A 1.1 billion dollar loss for a company currently valued at 234
million sounds unusual to me too. Ticketmaster Entertainment,
Inc. seems to be in more trouble than its company executives
would like to admit. With its massive operating expenses
covering approximately 6,700 independent sales outlets and 19 call
centers worldwide, and now including a series of acquisitions,
Ticketmaster stock has plummeted during its short lifespan as an
independent company. This has caused a massive 1.1 billion
dollar goodwill impairment charge.
In Ticketmaster's case, this could be significant because they
are now 865 million dollars in debt with a cash position in
decline. Creditors would have looked at the goodwill on the
balance sheet as a positive excuse to lend to the company.
Now, they will see their total asset line cut by almost 40%.
Ticketmaster's CFO, Brian Regan stated that they are "well within"

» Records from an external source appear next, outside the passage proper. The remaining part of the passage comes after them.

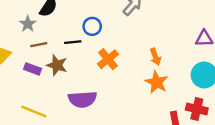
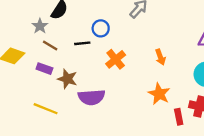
brown line: (39, 45) -> (50, 46), turned 42
brown star: (57, 65) -> (67, 79), moved
orange star: (157, 82) -> (159, 94), moved

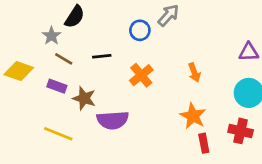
blue circle: (101, 28) -> (140, 30), moved
red rectangle: (179, 117) -> (204, 143), moved

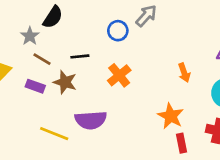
orange arrow: (194, 72) -> (184, 73), moved
brown star: (84, 98) -> (65, 82), moved
yellow line: (58, 134) -> (54, 134), moved

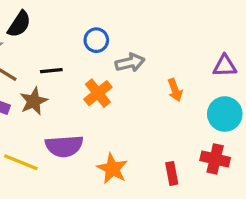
gray arrow: (146, 16) -> (130, 63), moved, turned 35
brown star: (65, 82) -> (34, 101), turned 30
orange star: (171, 116) -> (112, 169), moved

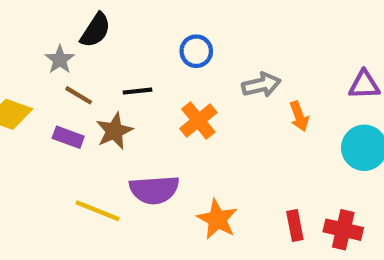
gray arrow: (130, 63) -> (261, 85), moved
red cross: (215, 159) -> (343, 230), moved

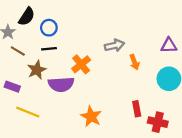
blue circle: (196, 51) -> (49, 28), moved
purple rectangle: (68, 137) -> (12, 87), moved
purple semicircle: (154, 190) -> (61, 84), moved
red rectangle: (295, 225) -> (137, 109), moved

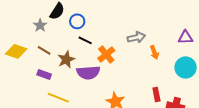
black line: (49, 49) -> (85, 40), moved, turned 32
brown line: (18, 51) -> (44, 50), moved

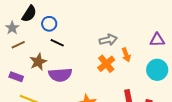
brown line: (44, 50) -> (18, 45), moved, turned -56
orange cross: (106, 54) -> (106, 64), moved

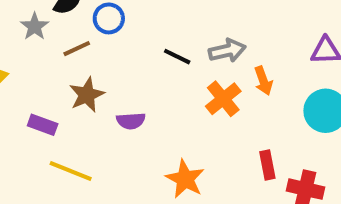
black line: (57, 43) -> (177, 57), moved
brown line: (18, 45) -> (77, 49), moved
purple semicircle: (60, 75) -> (131, 121), size x0.6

their debt covenants, which are based on EBITDA earnings and
cash. The impairment charge almost guarantees they will hit a
brick wall when it comes to being lent any more money unless things
dramatically change.
Without the impairment charge, the company missed the Q4
earnings expectations of analysts by about 45%, despite the fact
that revenue was in line with expectations. The company said
this was due to their recent acquisitions, which apparently
contributed the majority of the company's adjusted operating
income.
This suggests that without the acquisitions of TicketsNow,
Paciolon, SLO and Front Line, Ticketmaster may not have been "well
within" their debt covenants at all. In other words, economic
conditions likely forced Ticketmaster to make the acquisitions or
else default on their loans.
Further concern was raised by an analyst on today's conference
call about whether or not Ticketmaster would see consistent
earnings from the newly acquired companies. However, CEO
Irving Azoff admitted to some of the acquisitions being "cyclical"
businesses.
Last month, Ticketmaster announced "a merger of equals" with
Live Nation, a company which they were partners with prior to
2009. Shortly after their long term partnership ended, each
company apparently found that business model to be unsustainable
since they promptly announced a merger. Live Nation
subsequently posted a loss for the previous quarter and full
year.
The proposed merger has been met with resistance by members of
Congress and will need to get by the Democratic administration's
Department of Justice, suggesting another possible costly and time
consuming XM/Sirius fiasco.
Overall, this merger appears to be very necessary for the
company and its stock to move forward. Ticketmaster is now
about $16 per share in debt with $8.60 cash remaining on the
balance sheet, leaving a value of negative $7.40 (outside of other
tangible assets and liabilities). The company provided no
guidance suggesting they will not meet pre-earnings report analyst
expectations of .97 for the year. If we apply the 45% miss of
this quarter's expectation to next year's analyst outlook, the
company would be looking at approximately .44 earnings per
share. If we give it a generous factor of 20 times earnings
and deduct the debt, we are still left with only $1.40 of
value. This would still assume that the new acquisitions
continue to perform well and the company will not be drained by
expenses relating to the proposed merger.
Needless to say, it is difficult to come up with a strong case
for this stock to hold its current valuation.